DIN 69901-5 beschreibt das Projektmanagement-Office als »projektübergreifende Unterstützungsfunktion zur Einführung und Optimierung von Projektmanagementsystemen sowie der operativen Unterstützung von Projekten und Projektbeteiligten«. Die zentralen Funktionen eines modernen PMO gehen jedoch über diese Beschreibung hinaus. Denn es ist nicht nur eine organisatorische Heimat für alle Prozesse, Methoden und Erfahrungswerte, sondern leistet auch einen wertvollen Beitrag für das Projektportfoliomanagement eines Unternehmens. Grundsätzlich lassen sich drei verschiedene Arten von PMOs unterscheiden: Das strategisch orientierte, das projektüberwachende und das projektunterstützende PMO. Hauptziel eines PMO ist neben der kontinuierlichen Weiterentwicklung des Projektmanagements die Entlastung der Projektteilnehmer durch zusätzliche Ressourcen, um dadurch einen Mehrwert für das Unternehmen schaffen zu können. Der Unterschied zwischen einem PMO und einem Projektbüro ist, dass im Projektbüro keine Managementaufgaben übernommen werden, es werden also nur administrative Aufgaben und kein Multiprojektmanagement durchgeführt. Die Studie zeigte, dass unter den teilnehmenden Unternehmen das PMO, das Projektbüro, die Stabstelle Projektmanagement und Sonstiges in etwa gleichverteilt sind.
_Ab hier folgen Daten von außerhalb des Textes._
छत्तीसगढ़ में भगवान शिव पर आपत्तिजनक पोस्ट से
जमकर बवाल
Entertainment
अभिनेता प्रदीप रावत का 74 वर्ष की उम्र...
Neben der Frage, ob Projektmanagement durch eine permanente Einrichtung weiterentwickelt wird, war des Weiteren interessant, ob die Unternehmen ihr Projektmanagement nach einem entsprechenden Standard oder Framework durchführen. Da es einige große international anerkannte Verbände wie PMI [1], GPM [2] oder PRINCE2 gibt, die solche Standards entwickelt haben, lag die Vermutung nahe, dass die meisten Medizintechnik-Unternehmen sich an einem dieser Standards oder Frameworks orientieren.
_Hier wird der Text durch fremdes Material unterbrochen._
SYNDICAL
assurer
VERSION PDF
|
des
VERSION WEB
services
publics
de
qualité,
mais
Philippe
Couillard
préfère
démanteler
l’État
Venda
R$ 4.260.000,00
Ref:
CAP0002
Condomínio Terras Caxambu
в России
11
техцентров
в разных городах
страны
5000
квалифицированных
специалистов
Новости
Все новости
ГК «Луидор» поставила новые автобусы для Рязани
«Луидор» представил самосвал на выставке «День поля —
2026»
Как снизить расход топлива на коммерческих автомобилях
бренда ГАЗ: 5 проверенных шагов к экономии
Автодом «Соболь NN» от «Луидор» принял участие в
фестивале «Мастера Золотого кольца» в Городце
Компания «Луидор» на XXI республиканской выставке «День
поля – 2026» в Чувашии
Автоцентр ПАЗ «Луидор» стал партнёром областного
Das Ergebnis zeigt jedoch, dass die Mehrheit der Unternehmen (65%) individuelle, auf das Unternehmen angepasste beziehungsweise gar keine Standards (35%) verwendet. Die Projekterfahrung von Invensity legt jedoch nahe, dass einige der individuellen Standards sich stark an international anerkannten Versionen orientieren. In mehreren Projekten hat sich gezeigt, dass Unternehmen oft nur leichte Änderungen an diesen international anerkannten Standards vornehmen und diesen dann eine unternehmensinterne Bezeichnung geben. Daher kommt es oft vor, dass Mitarbeiter nicht wissen, dass sich der unternehmensinterne Projektmanagement-Standard an einem anerkannten Framework orientiert.